Your brain is an extraordinary organ. But it plays tricks on you. It was designed to protect you from wild animals, natural disasters, and other risks of imminent physical harm or death that you’re not experiencing most of the times that your amygdala, or reptilian brain, is triggered. You can and absolutely must question your brain, especially when you are dealing with human beings. This is not easy, yet training is becoming mandatory in many professions and public spaces. Some people think this is a bad idea, of course. There will always be people with different opinions, which is okay. None of us has everything in life all figured out, even if our brains try to make us think we do.
When I work with clients (or loved ones, for that matter) to reveal those biases hidden from us, I also have to explore my own. No matter how many times I remove one, it seems like another will appear, based on new information and experiences. Like conflict, this is a natural part of living, at least for most humans. This is why I ask you to make The Seven Choices before we start developing any action plans around diversity and inclusion:
- Forgive yourself for having conflicts, including implicit biases.

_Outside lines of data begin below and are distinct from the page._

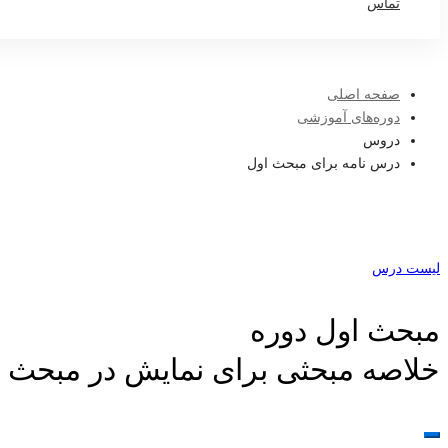
تماس
صفحه اصلی
دوره‌های آموزشی
دروس
درس نامه برای مبحث اول
لیست درس
مبحث اول دوره
خلاصه مبحثی برای نمایش در مبحث ا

- Acknowledge yourself for taking any action to resolve any conflict arising out of an implicit bias.
- Forgive the world for having and creating conflicts.
- Free the emotions.
- Clear your mind.
- Assume you know nothing about anything.
- Listen with your third ear, or your h-EAR-t.
Yes, this will often be to meet a licensing or other legal requirement, but I am confident you will also benefit from using the tools in other aspects of your life. While avoiding a lawsuit, penalty, or loss of income, you will build skill in recognizing when your brain is sending you ineffective messages that cause conflict in other areas of your life. This is the cherished win-win-win that mediators talk about.